Her plan was to open a small shop where she would sell her product (which is a good and helpful one), as well as creating a meeting place for people, something that I always wanted, too. It should be a place to discuss things and so creating a good and helpful energy. At least that was my intention which seemed to go along with her plans to have discussions about problems in medicine or philosophy or even literature (she is a doctor in medicine but did not practice for more than 20 years, mainly focussing on the product she had developed). She also has a trading company that she mainly gets the money from.
It started good at the beginning but then came the lockdown.

I will stop here for a moment in describing the history but telling more of her personality. She seems to be a highly intelligent person, did her medical degree with a left hand ( in German that means very easily), worked in a pharmaceutical area as well as a doctor in a Civil War in Near East and did a lot of other things, with very hard downs in her life, too. She has a very good recognition what is going on in the world, also trying to bring peaceful wording into medicine language (not fighting against the virus i.e. but accepting it as a thing that has been in the world for a long time and we have to arrange with it.) But on the other hand she is a fighter.
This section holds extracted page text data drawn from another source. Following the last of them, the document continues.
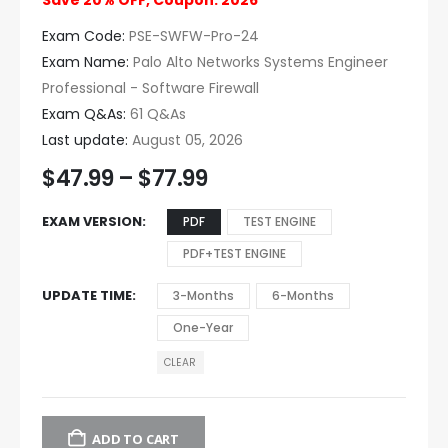
Save 20% OFF, Coupon: 2026
Exam Code:
PSE-SWFW-Pro-24
Exam Name:
Palo Alto Networks Systems Engineer
Professional - Software Firewall
Exam Q&As:
61 Q&As
Last update:
August 05, 2026
$
47.99
–
$
77.99
EXAM VERSION
PDF
TEST ENGINE
PDF+TEST ENGINE
UPDATE TIME
3-Months
6-Months
One-Year
CLEAR
ADD TO CART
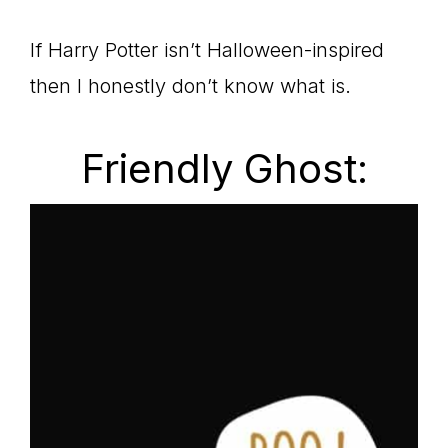
If Harry Potter isn’t Halloween-inspired
then I honestly don’t know what is.
Friendly Ghost:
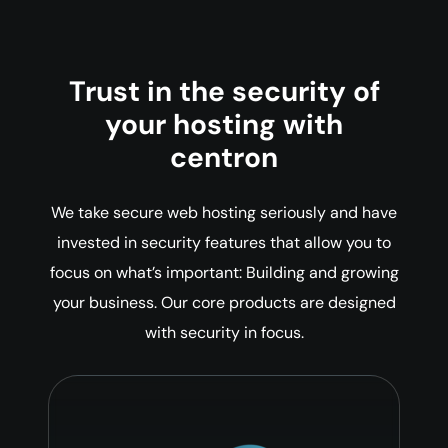
Trust in the security of
your hosting with
centron
We take secure web hosting seriously and have
invested in security features that allow you to
focus on what’s important: Building and growing
your business. Our core products are designed
with security in focus.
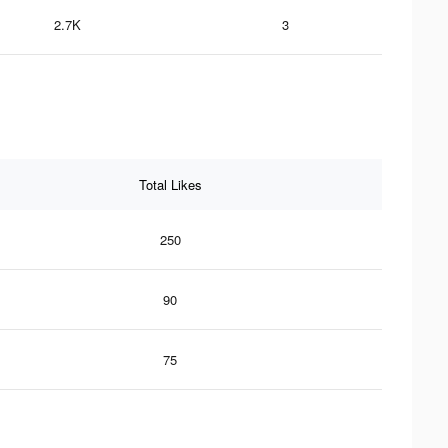
2.7K
3
Total Likes
250
90
75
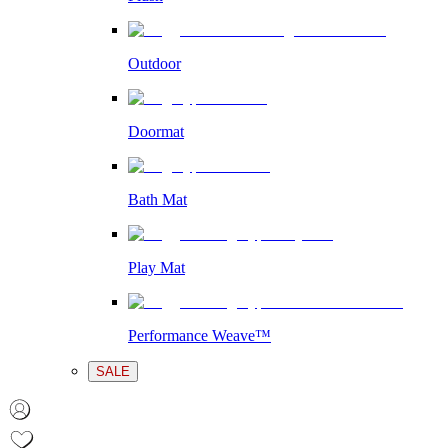
Outdoor
Doormat
Bath Mat
Play Mat
Performance Weave™
SALE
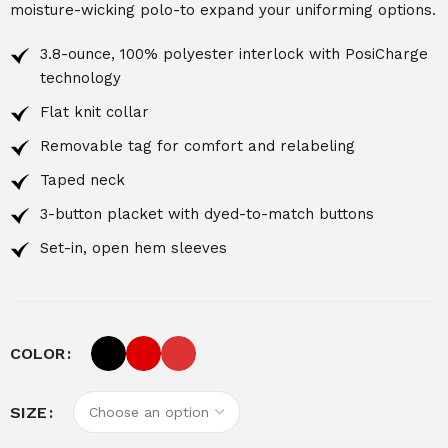
moisture-wicking polo-to expand your uniforming options.
3.8-ounce, 100% polyester interlock with PosiCharge
technology
Flat knit collar
Removable tag for comfort and relabeling
Taped neck
3-button placket with dyed-to-match buttons
Set-in, open hem sleeves
COLOR
SIZE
My problem now is that I feel I cannot go along with her anymore. It all started when she got the Corona Virus in November (I did not get it, although we were on very close contacts always). She got ill because she was overdoing herself in an extreme way. Not sleeping, traveling, hard working etc. She is a person who obviously never comes to a rest and is very very often at the edge and desperate and emotional down. On the other hand she can be nice, too. Now I assume that is only the case when she needs you. But isn't that normal in business?

When I called her during her illness I got back such an emotional outburst that I obviously quitted internally. She always had her outbursts during these months and normally I can handle those things, although very often I had to recover the next day when I was back home. Very often it was like she talked about her problems, I tried to figure out what could be helpful for her and she was feeling better when she left. For a time this was okay for me, because the job brought me back to being creative again, something I missed during the last years, having ideas, making posters and flyers, talking to people and so on, using my brain again. But at that time it was too much.

I decided over Christmas time to stay at home until January 8, there was no need to be in the shop and I needed time to recover and to think about life. Meanwhile she worked on creating her life stream and when we met again I felt that there was something, that she did not like me any more. She told me very subtile to go back to my old job again. Something that hurts me much. I had supported her through her downs, more acting like a Psychologist. In a way it feels like losing a close relationship and I am sad about that and want to have back that good feelings again we had through all those months of the hard times.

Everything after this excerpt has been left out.